Mom points accusingly at Penelope. “Now is not the time.” She removes her fancy napkin from her lap and tosses it on the table. “Excuse me for a minute,” she mutters to the rest of us and follows the wake Dad left to the bedroom.

“I thought it was funny,” Penelope offers and sips a glass of wine.

“It was,” Marcus adds.

But I know that military comment was a dig. Mom married Dad when she turned eighteen before he left for duty and against Penelope’s wishes.

Mom leaving the table has thrown me for a loop. I assumed Dad would lose it, but not Mom. I wish I could hear what was going on in the other room, but I can’t hear Dad’s voice for a change.
How am I supposed to know if everything will be okay if I can’t see what’s happening? What if he shoots her?
My medication is having trouble doing its magic.

“I thought if anyone around here would be getting married,” Penelope says, “it would be this beautiful girl sitting next to me.”

“Me?” The look on my face must be priceless because the three of them laugh again.

“You’re eighteen now, and I’ve seen you with that boyfriend of yours. With all that’s going on in the world . . . Like mother like daughter.”

“Um, no,” I say, cutting her off. “I don’t even know if I believe in marriage.”

“What the hell does that mean?” Benji asks. Marcus turns and stares at him. I don’t think he’s ever seen the side of my brother that likes to fight me on everything.

I take a sip of water to stall. “I think it puts too much pressure on people. The forever
concept. Freaks me out.”

“Smart girl,” Penelope says. “Smarter than her mother.”

Smarter than my mother.
Her comment should make me feel proud, but instead I feel smaller. Benji glares at me from across the table, my brother and my adversary.

Penelope drags her knife back and forth over the meat and makes a face. “Turkey’s overcooked.” She shoves a piece into her mouth. “Dry. So when’s the wedding?”

“December 12,” Marcus says. “City hall, nothing crazy. We wanted to do it as soon as possible, but there’s a waiting list.”

Benji pipes in. “Apparently everyone’s lining up to take the plunge since forever might end sooner than we thought.” He shoots me attitude.

What can I say—forever scares me. Love scares me. I mean, forever? People change. And then what?

When we hear the bedroom door open, the four of us flinch and sit up straight. Footsteps shuffle down the hall toward us. Mom returns, followed by Dad. I sit farther back in my chair as if the wooden back can provide the support I need. Instead of a gun in his hand, it’s wrapped with an ice pack and a hand towel.

Benji stands up.
What’re you doing?
my brain screams.
Sit down.
Are you insane?

Dad and Benji face each other, father and son, military men. Dad’s hands are balled into fists at his sides, and so are Benji’s. It’s like a western movie where someone must pull the trigger first or die. I don’t know who will win. I grip my fork like a weapon just in case the action somehow turns on me.

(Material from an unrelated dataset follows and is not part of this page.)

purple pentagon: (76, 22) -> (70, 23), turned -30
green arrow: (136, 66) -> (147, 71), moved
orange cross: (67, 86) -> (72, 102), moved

Mom sits in her seat and places the napkin back in her lap. “Ben,” she addresses Dad. “I think you have something to say to your son.”

Dad clears his throat. “Family sticks together. We’re a family.” He puts out his right hand to shake Benji’s. I still expect him to deck Benji with his left, ice pack and all. Benji’s body starts to tremble uncontrollably, so Dad abandons the handshake and delivers a quick, one-armed hug with several strong pats to Benji’s shoulders. I wait for Dad’s sneak attack.

“Now let’s eat,” Dad announces.

Sometimes people hide their true feelings while guests are present. Sometimes people give up their predilections since the world’s ending as they know it anyway. And sometimes, people just shock you. In Dad’s case, I don’t know where to put his reaction in my list of possibilities. Like the vertexes and holograms, it’s something I could’ve never predicted in my wildest dreams.